Problem details: Print the entries once more, unchanged.

Entries provided:
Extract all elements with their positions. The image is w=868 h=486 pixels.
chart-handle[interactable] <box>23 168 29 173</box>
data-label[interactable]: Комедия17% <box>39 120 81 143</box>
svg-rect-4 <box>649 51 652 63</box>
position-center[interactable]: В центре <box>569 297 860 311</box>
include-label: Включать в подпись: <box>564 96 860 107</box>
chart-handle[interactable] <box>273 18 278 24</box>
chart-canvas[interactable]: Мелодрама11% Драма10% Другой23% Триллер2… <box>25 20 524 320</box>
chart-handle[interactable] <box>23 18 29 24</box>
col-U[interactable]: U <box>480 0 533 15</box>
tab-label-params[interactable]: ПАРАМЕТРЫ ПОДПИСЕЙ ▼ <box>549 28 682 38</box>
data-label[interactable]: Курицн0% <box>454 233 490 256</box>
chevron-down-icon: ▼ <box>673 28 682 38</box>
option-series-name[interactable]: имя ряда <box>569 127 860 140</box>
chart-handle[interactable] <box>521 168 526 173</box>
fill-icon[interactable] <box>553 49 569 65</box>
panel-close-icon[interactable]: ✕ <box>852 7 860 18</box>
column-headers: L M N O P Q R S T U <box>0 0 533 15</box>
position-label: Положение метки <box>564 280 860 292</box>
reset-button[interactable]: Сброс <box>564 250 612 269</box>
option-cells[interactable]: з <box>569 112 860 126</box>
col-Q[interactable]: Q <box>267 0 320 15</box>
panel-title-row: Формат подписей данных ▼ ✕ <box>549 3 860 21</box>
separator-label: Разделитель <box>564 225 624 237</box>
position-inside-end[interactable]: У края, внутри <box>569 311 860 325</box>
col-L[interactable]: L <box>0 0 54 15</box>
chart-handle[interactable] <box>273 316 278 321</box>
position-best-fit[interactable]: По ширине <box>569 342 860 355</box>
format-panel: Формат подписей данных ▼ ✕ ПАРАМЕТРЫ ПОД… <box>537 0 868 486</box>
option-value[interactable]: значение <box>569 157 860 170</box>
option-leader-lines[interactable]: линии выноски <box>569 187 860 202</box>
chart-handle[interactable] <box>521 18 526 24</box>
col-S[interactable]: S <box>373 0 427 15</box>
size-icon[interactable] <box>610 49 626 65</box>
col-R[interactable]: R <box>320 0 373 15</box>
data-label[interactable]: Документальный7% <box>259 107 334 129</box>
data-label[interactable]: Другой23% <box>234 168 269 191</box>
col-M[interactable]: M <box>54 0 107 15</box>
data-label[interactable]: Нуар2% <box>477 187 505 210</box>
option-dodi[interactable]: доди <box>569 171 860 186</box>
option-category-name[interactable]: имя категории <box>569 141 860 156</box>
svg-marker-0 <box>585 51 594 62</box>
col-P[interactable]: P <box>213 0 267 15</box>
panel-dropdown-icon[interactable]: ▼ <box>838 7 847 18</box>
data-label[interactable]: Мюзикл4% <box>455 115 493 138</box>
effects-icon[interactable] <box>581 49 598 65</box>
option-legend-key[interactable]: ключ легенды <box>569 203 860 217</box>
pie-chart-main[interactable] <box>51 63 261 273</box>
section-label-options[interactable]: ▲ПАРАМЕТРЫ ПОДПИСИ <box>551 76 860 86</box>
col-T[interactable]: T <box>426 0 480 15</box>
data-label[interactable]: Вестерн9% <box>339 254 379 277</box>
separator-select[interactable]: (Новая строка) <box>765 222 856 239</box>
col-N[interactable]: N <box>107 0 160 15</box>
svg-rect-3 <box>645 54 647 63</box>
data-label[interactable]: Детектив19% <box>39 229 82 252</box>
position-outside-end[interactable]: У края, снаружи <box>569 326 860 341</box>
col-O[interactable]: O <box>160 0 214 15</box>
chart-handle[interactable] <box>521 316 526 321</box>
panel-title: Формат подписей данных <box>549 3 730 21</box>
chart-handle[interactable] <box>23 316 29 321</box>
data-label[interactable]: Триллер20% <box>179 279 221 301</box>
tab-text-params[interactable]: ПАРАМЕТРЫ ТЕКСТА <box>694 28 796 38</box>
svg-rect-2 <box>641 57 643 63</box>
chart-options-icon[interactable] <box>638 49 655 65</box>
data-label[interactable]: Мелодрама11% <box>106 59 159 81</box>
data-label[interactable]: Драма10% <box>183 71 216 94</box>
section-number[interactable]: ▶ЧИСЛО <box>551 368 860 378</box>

Worked solution:
Extract all elements with their positions. The image is w=868 h=486 pixels.
chart-handle[interactable] <box>23 168 29 173</box>
data-label[interactable]: Комедия17% <box>39 120 81 143</box>
svg-rect-4 <box>649 51 652 63</box>
position-center[interactable]: В центре <box>569 297 860 311</box>
include-label: Включать в подпись: <box>564 96 860 107</box>
chart-handle[interactable] <box>273 18 278 24</box>
chart-canvas[interactable]: Мелодрама11% Драма10% Другой23% Триллер2… <box>25 20 524 320</box>
chart-handle[interactable] <box>23 18 29 24</box>
col-U[interactable]: U <box>480 0 533 15</box>
tab-label-params[interactable]: ПАРАМЕТРЫ ПОДПИСЕЙ ▼ <box>549 28 682 38</box>
data-label[interactable]: Курицн0% <box>454 233 490 256</box>
chevron-down-icon: ▼ <box>673 28 682 38</box>
option-series-name[interactable]: имя ряда <box>569 127 860 140</box>
chart-handle[interactable] <box>521 168 526 173</box>
fill-icon[interactable] <box>553 49 569 65</box>
panel-close-icon[interactable]: ✕ <box>852 7 860 18</box>
column-headers: L M N O P Q R S T U <box>0 0 533 15</box>
position-label: Положение метки <box>564 280 860 292</box>
reset-button[interactable]: Сброс <box>564 250 612 269</box>
option-cells[interactable]: з <box>569 112 860 126</box>
col-Q[interactable]: Q <box>267 0 320 15</box>
panel-title-row: Формат подписей данных ▼ ✕ <box>549 3 860 21</box>
separator-label: Разделитель <box>564 225 624 237</box>
position-inside-end[interactable]: У края, внутри <box>569 311 860 325</box>
col-L[interactable]: L <box>0 0 54 15</box>
chart-handle[interactable] <box>273 316 278 321</box>
position-best-fit[interactable]: По ширине <box>569 342 860 355</box>
format-panel: Формат подписей данных ▼ ✕ ПАРАМЕТРЫ ПОД… <box>537 0 868 486</box>
option-value[interactable]: значение <box>569 157 860 170</box>
option-leader-lines[interactable]: линии выноски <box>569 187 860 202</box>
chart-handle[interactable] <box>521 18 526 24</box>
col-S[interactable]: S <box>373 0 427 15</box>
size-icon[interactable] <box>610 49 626 65</box>
col-R[interactable]: R <box>320 0 373 15</box>
data-label[interactable]: Документальный7% <box>259 107 334 129</box>
data-label[interactable]: Другой23% <box>234 168 269 191</box>
col-M[interactable]: M <box>54 0 107 15</box>
data-label[interactable]: Нуар2% <box>477 187 505 210</box>
option-dodi[interactable]: доди <box>569 171 860 186</box>
option-category-name[interactable]: имя категории <box>569 141 860 156</box>
svg-marker-0 <box>585 51 594 62</box>
col-P[interactable]: P <box>213 0 267 15</box>
panel-dropdown-icon[interactable]: ▼ <box>838 7 847 18</box>
data-label[interactable]: Мюзикл4% <box>455 115 493 138</box>
effects-icon[interactable] <box>581 49 598 65</box>
option-legend-key[interactable]: ключ легенды <box>569 203 860 217</box>
pie-chart-main[interactable] <box>51 63 261 273</box>
section-label-options[interactable]: ▲ПАРАМЕТРЫ ПОДПИСИ <box>551 76 860 86</box>
col-T[interactable]: T <box>426 0 480 15</box>
data-label[interactable]: Вестерн9% <box>339 254 379 277</box>
separator-select[interactable]: (Новая строка) <box>765 222 856 239</box>
col-N[interactable]: N <box>107 0 160 15</box>
svg-rect-3 <box>645 54 647 63</box>
data-label[interactable]: Детектив19% <box>39 229 82 252</box>
position-outside-end[interactable]: У края, снаружи <box>569 326 860 341</box>
col-O[interactable]: O <box>160 0 214 15</box>
chart-handle[interactable] <box>521 316 526 321</box>
panel-title: Формат подписей данных <box>549 3 730 21</box>
chart-handle[interactable] <box>23 316 29 321</box>
data-label[interactable]: Триллер20% <box>179 279 221 301</box>
tab-text-params[interactable]: ПАРАМЕТРЫ ТЕКСТА <box>694 28 796 38</box>
svg-rect-2 <box>641 57 643 63</box>
chart-options-icon[interactable] <box>638 49 655 65</box>
data-label[interactable]: Мелодрама11% <box>106 59 159 81</box>
data-label[interactable]: Драма10% <box>183 71 216 94</box>
section-number[interactable]: ▶ЧИСЛО <box>551 368 860 378</box>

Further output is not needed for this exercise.